-- Opening Marker --

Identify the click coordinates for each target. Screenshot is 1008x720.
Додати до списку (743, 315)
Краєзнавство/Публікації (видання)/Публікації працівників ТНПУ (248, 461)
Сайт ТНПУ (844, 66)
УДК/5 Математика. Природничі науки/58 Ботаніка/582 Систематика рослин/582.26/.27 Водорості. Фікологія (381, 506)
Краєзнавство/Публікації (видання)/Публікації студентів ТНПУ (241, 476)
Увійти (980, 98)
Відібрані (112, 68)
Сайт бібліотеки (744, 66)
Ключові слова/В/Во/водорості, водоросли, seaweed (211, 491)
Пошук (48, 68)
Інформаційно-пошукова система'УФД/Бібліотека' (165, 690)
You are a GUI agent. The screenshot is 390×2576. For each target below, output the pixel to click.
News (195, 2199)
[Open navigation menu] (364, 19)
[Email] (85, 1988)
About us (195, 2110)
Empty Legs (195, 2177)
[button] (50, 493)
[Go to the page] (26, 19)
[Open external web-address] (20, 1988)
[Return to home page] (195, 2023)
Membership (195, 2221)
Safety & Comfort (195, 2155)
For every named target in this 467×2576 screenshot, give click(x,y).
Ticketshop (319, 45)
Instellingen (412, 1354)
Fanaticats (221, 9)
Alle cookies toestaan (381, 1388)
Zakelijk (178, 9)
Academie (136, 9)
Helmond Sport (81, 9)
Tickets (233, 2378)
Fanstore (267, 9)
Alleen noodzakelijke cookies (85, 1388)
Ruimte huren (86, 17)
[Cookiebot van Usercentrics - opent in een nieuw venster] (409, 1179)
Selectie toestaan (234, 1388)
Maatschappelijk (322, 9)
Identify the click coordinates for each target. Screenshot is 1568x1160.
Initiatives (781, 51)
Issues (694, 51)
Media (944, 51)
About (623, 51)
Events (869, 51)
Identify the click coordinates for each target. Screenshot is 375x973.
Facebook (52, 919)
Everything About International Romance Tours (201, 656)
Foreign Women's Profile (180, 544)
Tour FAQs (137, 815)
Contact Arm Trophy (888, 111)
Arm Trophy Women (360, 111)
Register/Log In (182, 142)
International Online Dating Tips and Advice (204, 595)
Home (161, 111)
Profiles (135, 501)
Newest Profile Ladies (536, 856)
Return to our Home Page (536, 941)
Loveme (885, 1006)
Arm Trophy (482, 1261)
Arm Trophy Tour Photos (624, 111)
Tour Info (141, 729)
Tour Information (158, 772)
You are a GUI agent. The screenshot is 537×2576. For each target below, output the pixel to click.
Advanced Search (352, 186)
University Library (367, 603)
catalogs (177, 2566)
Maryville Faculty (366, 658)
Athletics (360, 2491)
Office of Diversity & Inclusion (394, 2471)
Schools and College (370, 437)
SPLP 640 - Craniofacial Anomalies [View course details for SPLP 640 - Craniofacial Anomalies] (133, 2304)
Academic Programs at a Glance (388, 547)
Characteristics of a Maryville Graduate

-- Closing Marker --

- _Work to be completed_
From the first line to the last, please write out the entries exactly.

- _Response area_
Identify the click coordinates for each target. Screenshot is 1008x720.
Додати до списку (743, 315)
Краєзнавство/Публікації (видання)/Публікації працівників ТНПУ (248, 461)
Сайт ТНПУ (844, 66)
УДК/5 Математика. Природничі науки/58 Ботаніка/582 Систематика рослин/582.26/.27 Водорості. Фікологія (381, 506)
Краєзнавство/Публікації (видання)/Публікації студентів ТНПУ (241, 476)
Увійти (980, 98)
Відібрані (112, 68)
Сайт бібліотеки (744, 66)
Ключові слова/В/Во/водорості, водоросли, seaweed (211, 491)
Пошук (48, 68)
Інформаційно-пошукова система'УФД/Бібліотека' (165, 690)
You are a GUI agent. The screenshot is 390×2576. For each target below, output the pixel to click.
News (195, 2199)
[Open navigation menu] (364, 19)
[Email] (85, 1988)
About us (195, 2110)
Empty Legs (195, 2177)
[button] (50, 493)
[Go to the page] (26, 19)
[Open external web-address] (20, 1988)
[Return to home page] (195, 2023)
Membership (195, 2221)
Safety & Comfort (195, 2155)
For every named target in this 467×2576 screenshot, give click(x,y).
Ticketshop (319, 45)
Instellingen (412, 1354)
Fanaticats (221, 9)
Alle cookies toestaan (381, 1388)
Zakelijk (178, 9)
Academie (136, 9)
Helmond Sport (81, 9)
Tickets (233, 2378)
Fanstore (267, 9)
Alleen noodzakelijke cookies (85, 1388)
Ruimte huren (86, 17)
[Cookiebot van Usercentrics - opent in een nieuw venster] (409, 1179)
Selectie toestaan (234, 1388)
Maatschappelijk (322, 9)
Identify the click coordinates for each target. Screenshot is 1568x1160.
Initiatives (781, 51)
Issues (694, 51)
Media (944, 51)
About (623, 51)
Events (869, 51)
Identify the click coordinates for each target. Screenshot is 375x973.
Facebook (52, 919)
Everything About International Romance Tours (201, 656)
Foreign Women's Profile (180, 544)
Tour FAQs (137, 815)
Contact Arm Trophy (888, 111)
Arm Trophy Women (360, 111)
Register/Log In (182, 142)
International Online Dating Tips and Advice (204, 595)
Home (161, 111)
Profiles (135, 501)
Newest Profile Ladies (536, 856)
Return to our Home Page (536, 941)
Loveme (885, 1006)
Arm Trophy (482, 1261)
Arm Trophy Tour Photos (624, 111)
Tour Info (141, 729)
Tour Information (158, 772)
You are a GUI agent. The screenshot is 537×2576. For each target below, output the pixel to click.
Advanced Search (352, 186)
University Library (367, 603)
catalogs (177, 2566)
Maryville Faculty (366, 658)
Athletics (360, 2491)
Office of Diversity & Inclusion (394, 2471)
Schools and College (370, 437)
SPLP 640 - Craniofacial Anomalies [View course details for SPLP 640 - Craniofacial Anomalies] (133, 2304)
Academic Programs at a Glance (388, 547)
Characteristics of a Maryville Graduate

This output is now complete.